Excerpts: Mrs. J. W. Curns...
                                                   HONORS FOR GOUGH.
                               The Gough Memorial Services by the W. C. T. U.
                                           A Successful and Becoming Credit.
Winfield Courier, Thursday, April 15, 1886.
The National Woman’s Christian Temperance Union specified Sunday, April 11th, as a day for meetings all over America in honor of that great temperance advocate who laid down his early armor March 18th. The Winfield Union, with its usual zeal and enterprise, was of course to the front and arranged for exercises at the Courthouse Sunday evening.

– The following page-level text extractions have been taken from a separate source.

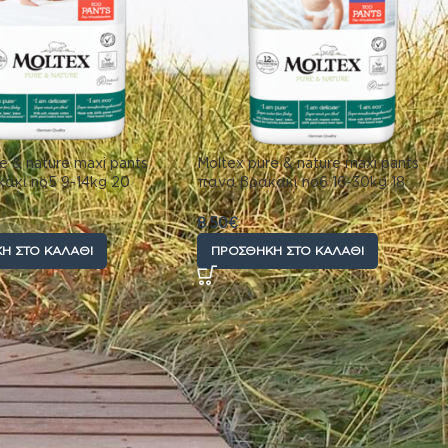
e & nature maxi pants
Moltex pure & nature maxi pants
ακι no5 9-14kg 20
πανα βρακακι no6 16-30kg 18
τεμαχίων
8.50
€
Η ΣΤΟ ΚΑΛΆΘΙ
ΠΡΟΣΘΉΚΗ ΣΤΟ ΚΑΛΆΘΙ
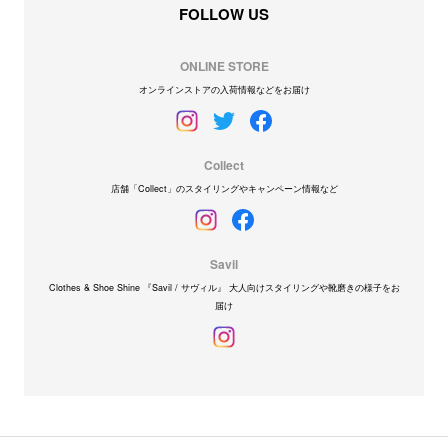
FOLLOW US
ONLINE STORE
オンラインストアの入荷情報などをお届け
Collect
店舗「Collect」のスタイリングやキャンペーン情報など
Savil
Clothes & Shoe Shine 『Savil / サヴィル』 大人向けスタイリングや靴磨きの様子をお
届け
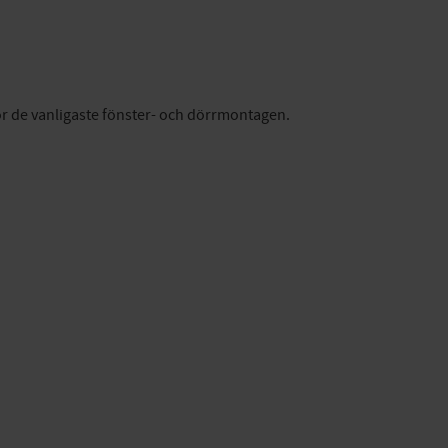
r de vanligaste fönster- och dörrmontagen.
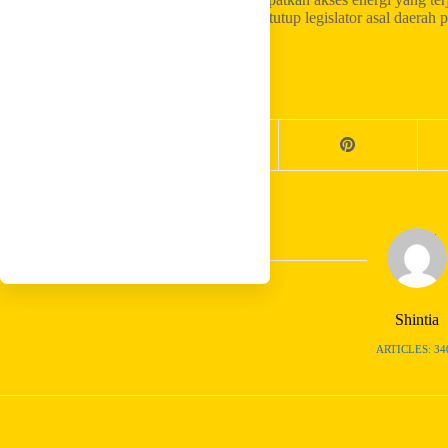
dapat terus berjalan secara berkelanjutan,” tutup legislator asal daerah p
Share your love
Shintia
ARTICLES: 34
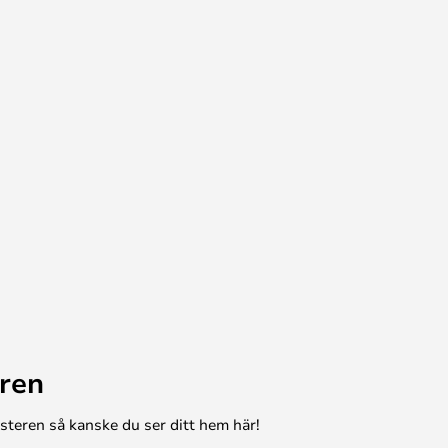
ren
esteren så kanske du ser ditt hem här!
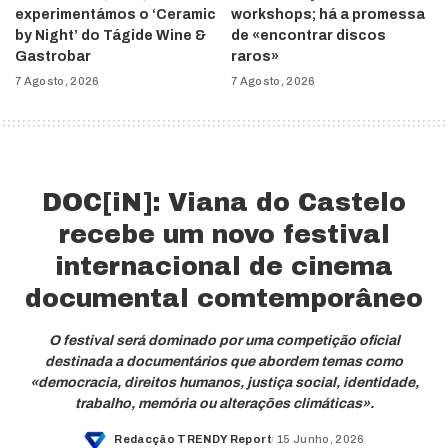
experimentámos o ‘Ceramic
workshops; há a promessa
by Night’ do Tágide Wine &
de «encontrar discos
Gastrobar
raros»
7 Agosto, 2026
7 Agosto, 2026
DOC[iN]: Viana do Castelo
recebe um novo festival
internacional de cinema
documental comtemporâneo
O festival será dominado por uma competição oficial
destinada a documentários que abordem temas como
«democracia, direitos humanos, justiça social, identidade,
trabalho, memória ou alterações climáticas».
Redacção TRENDY Report
15 Junho, 2026
Posted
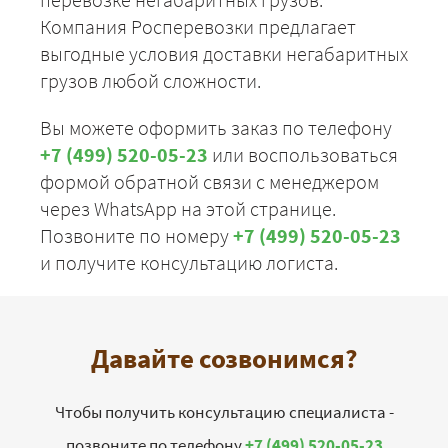
Компания Росперевозки предлагает
выгодные условия доставки негабаритных
грузов любой сложности.
Вы можете оформить заказ по телефону
+7 (499) 520-05-23
или воспользоваться
формой обратной связи с менеджером
через WhatsApp на этой странице.
Позвоните по номеру
+7 (499) 520-05-23
и получите консультацию логиста.
Давайте созвонимся?
Чтобы получить консультацию специалиста -
позвоните по телефону
+7 (499) 520-05-23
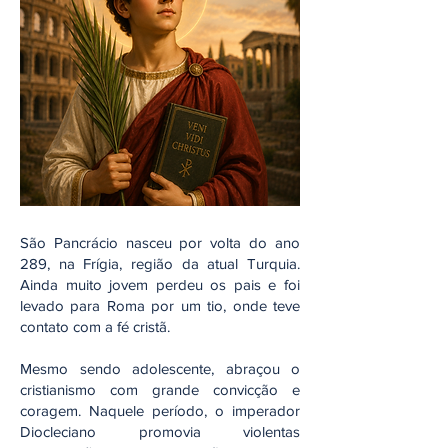
São Pancrácio nasceu por volta do ano
289, na Frígia, região da atual Turquia.
Ainda muito jovem perdeu os pais e foi
levado para Roma por um tio, onde teve
contato com a fé cristã.
Mesmo sendo adolescente, abraçou o
cristianismo com grande convicção e
coragem. Naquele período, o imperador
Diocleciano promovia violentas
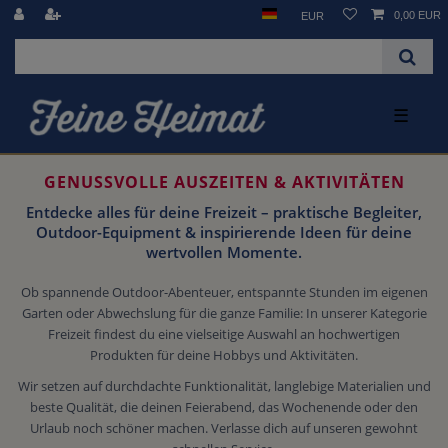
0,00 EUR
EUR
☰
GENUSSVOLLE AUSZEITEN & AKTIVITÄTEN
Entdecke alles für deine Freizeit – praktische Begleiter,
Outdoor-Equipment & inspirierende Ideen für deine
wertvollen Momente.
Ob spannende Outdoor-Abenteuer, entspannte Stunden im eigenen
Garten oder Abwechslung für die ganze Familie: In unserer Kategorie
Freizeit findest du eine vielseitige Auswahl an hochwertigen
Produkten für deine Hobbys und Aktivitäten.
Wir setzen auf durchdachte Funktionalität, langlebige Materialien und
beste Qualität, die deinen Feierabend, das Wochenende oder den
Urlaub noch schöner machen. Verlasse dich auf unseren gewohnt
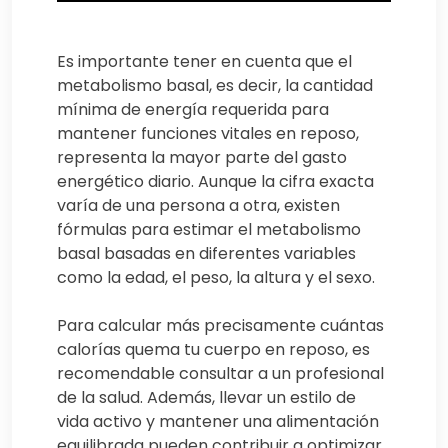
Es importante tener en cuenta que el
metabolismo basal, es decir, la cantidad
mínima de energía requerida para
mantener funciones vitales en reposo,
representa la mayor parte del gasto
energético diario. Aunque la cifra exacta
varía de una persona a otra, existen
fórmulas para estimar el metabolismo
basal basadas en diferentes variables
como la edad, el peso, la altura y el sexo.
Para calcular más precisamente cuántas
calorías quema tu cuerpo en reposo, es
recomendable consultar a un profesional
de la salud. Además, llevar un estilo de
vida activo y mantener una alimentación
equilibrada pueden contribuir a optimizar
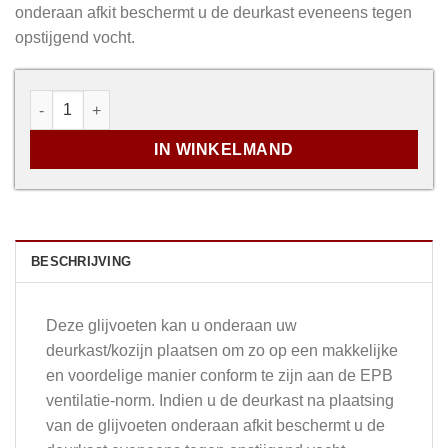
onderaan afkit beschermt u de deurkast eveneens tegen
opstijgend vocht.
Glijvoeten voor EPB-normering aantal
IN WINKELMAND
BESCHRIJVING
Deze glijvoeten kan u onderaan uw
deurkast/kozijn plaatsen om zo op een makkelijke
en voordelige manier conform te zijn aan de EPB
ventilatie-norm. Indien u de deurkast na plaatsing
van de glijvoeten onderaan afkit beschermt u de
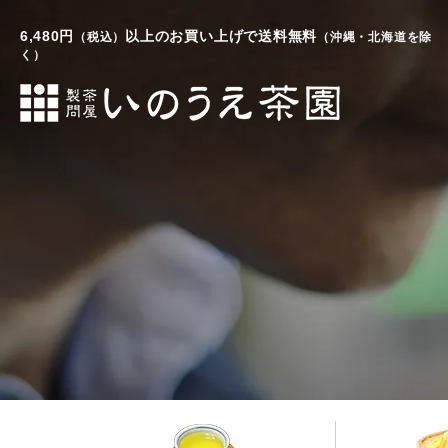
6,480円
以上のお買い上げで送料無料
（税込）
（沖縄・北海道を除
く）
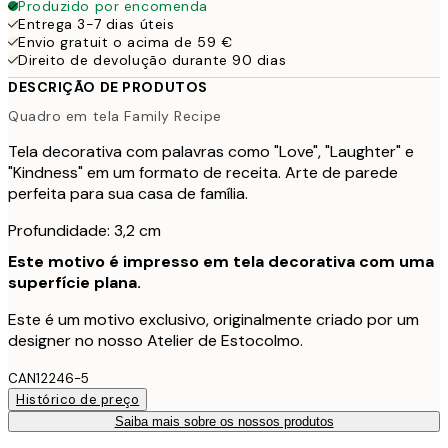
Produzido por encomenda
Entrega 3-7 dias úteis
Envio gratuit o acima de 59 €
Direito de devolução durante 90 dias
DESCRIÇÃO DE PRODUTOS
Quadro em tela Family Recipe
Tela decorativa com palavras como "Love", "Laughter" e
"Kindness" em um formato de receita. Arte de parede
perfeita para sua casa de família.
Profundidade: 3,2 cm
Este motivo é impresso em tela decorativa com uma
superfície plana.
Este é um motivo exclusivo, originalmente criado por um
designer no nosso Atelier de Estocolmo.
CAN12246-5
Histórico de preço
Saiba mais sobre os nossos produtos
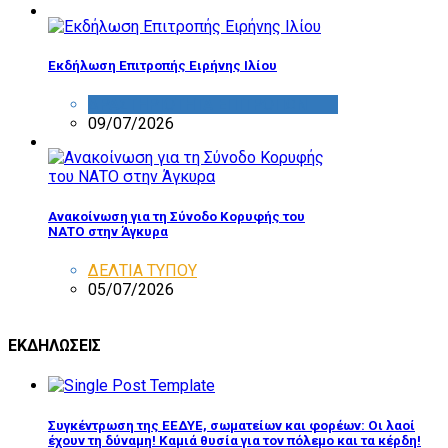
Εκδήλωση Επιτροπής Ειρήνης Ιλίου
ΔΡΑΣΤΗΡΙΟΤΗΤΑ ΕΠΙΤΡΟΠΩΝ
09/07/2026
Ανακοίνωση για τη Σύνοδο Κορυφής του
ΝΑΤΟ στην Άγκυρα
ΔΕΛΤΙΑ ΤΥΠΟΥ
05/07/2026
ΕΚΔΗΛΩΣΕΙΣ
Συγκέντρωση της ΕΕΔΥΕ, σωματείων και φορέων: Οι λαοί
έχουν τη δύναμη! Καμιά θυσία για τον πόλεμο και τα κέρδη!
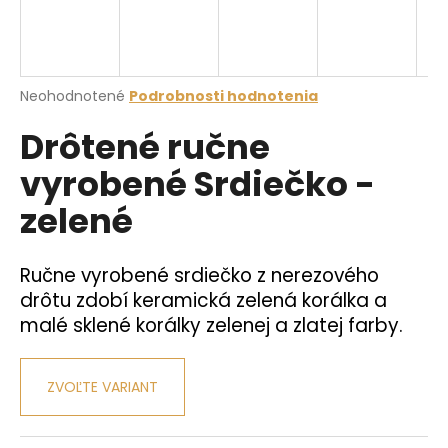
á
j
s
Priemerné
Neohodnotené
Podrobnosti hodnotenia
ť
hodnotenie
?
Drôtené ručne
produktu
je
vyrobené Srdiečko -
0,0
z
zelené
5
hviezdičiek.
HĽADAŤ
Ručne vyrobené srdiečko z nerezového
drôtu zdobí keramická zelená korálka a
O
malé sklené korálky zelenej a zlatej farby.
d
p
o
ZVOĽTE VARIANT
r
ú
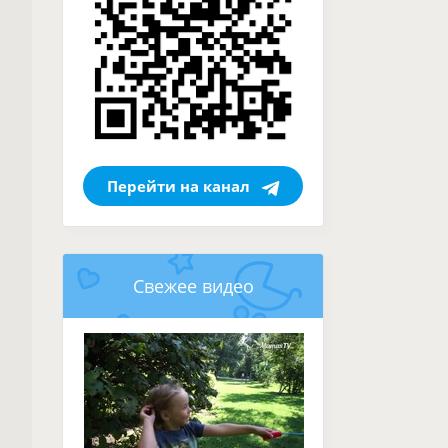
Перейти на канал
Свежее видео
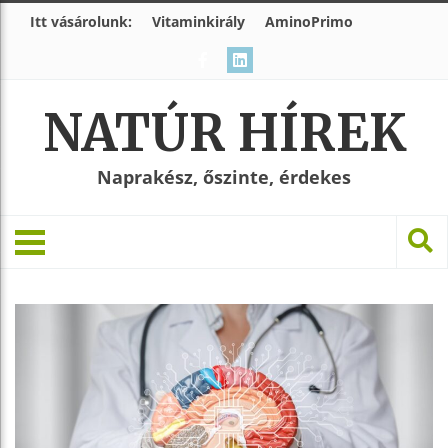
Itt vásárolunk:
Vitaminkirály
AminoPrimo
NATÚR HÍREK
Naprakész, őszinte, érdekes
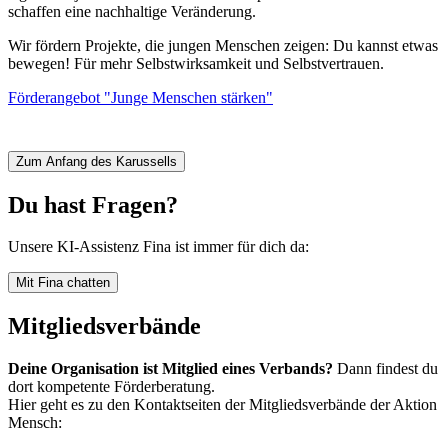
U
schaffen eine nachhaltige Veränderung.
v
W
Wir fördern Projekte, die jungen Menschen zeigen: Du kannst etwas
bewegen! Für mehr Selbstwirksamkeit und Selbstvertrauen.
W
i
Förderangebot "Junge Menschen stärken"
d
F
Zum Anfang des Karussells
Du hast Fragen?
Unsere KI-Assistenz Fina ist immer für dich da:
Mit Fina chatten
Mitgliedsverbände
Deine Organisation ist Mitglied eines Verbands?
Dann findest du
dort kompetente Förderberatung.
Hier geht es zu den Kontaktseiten der Mitgliedsverbände der Aktion
Mensch:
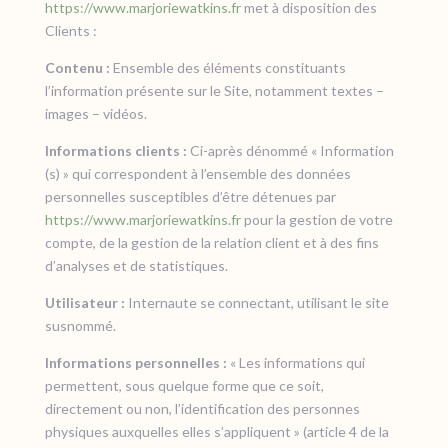
https://www.marjoriewatkins.fr
met à disposition des
Clients :
Contenu :
Ensemble des éléments constituants
l’information présente sur le Site, notamment textes –
images – vidéos.
Informations clients :
Ci-après dénommé « Information
(s) » qui correspondent à l’ensemble des données
personnelles susceptibles d’être détenues par
https://www.marjoriewatkins.fr
pour la gestion de votre
compte, de la gestion de la relation client et à des fins
d’analyses et de statistiques.
Utilisateur :
Internaute se connectant, utilisant le site
susnommé.
Informations personnelles :
« Les informations qui
permettent, sous quelque forme que ce soit,
directement ou non, l’identification des personnes
physiques auxquelles elles s’appliquent » (article 4 de la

The room was nicely decorated with a background of the stars and stripes, inscribed thereon, “Prohibition,” the Union’s motto, “For God, For Home, and Native Land,” with an appropriate likeness of Gough in the center of a banner bearing, “Young men, make your record clean; Our Leader, John B. Gough.” The floral decoration was also good.

The audience was large—too large for the rooms, a large number being unable to get in. The Opera House would have been none too large. The president, Mrs. C. H. Greer, presided, while fifteen members of the Union, Mrs. E. D. Garlick, Mrs. J. C. McMullen, Mrs. E. M. Albright, Mrs. J. W. Curns, Mrs. H. Beck, Mrs. Flo Williams, Mrs. S. J. Hepler, Mrs. C. Strong, Mrs. Ed. P. Greer, Mrs. Dr. Elder, Mrs. M. L. Gates, Misses Mary Bryant, Ella Kelly, Emma Strong, and Fannie Stretch occupied seats together and gave responsive readings relative to the life of Gough, a very thorough synopsis of the history and work of this great temperance orator. A male quartette, Messrs. Dr. Gay, J. S. R. Bates, C. I. Forsyth, and Joe Holiday, with Miss Pearl Van Doren at the instrument, gave beautiful and appropriate music.
The W. C. T. U. scored a fine success in its meeting last night—one in harmony with the enterprise of the ladies of the Union and of Winfield.
                        [Coverage of J. W. Curns, etc., stopped in mid-April 1886.]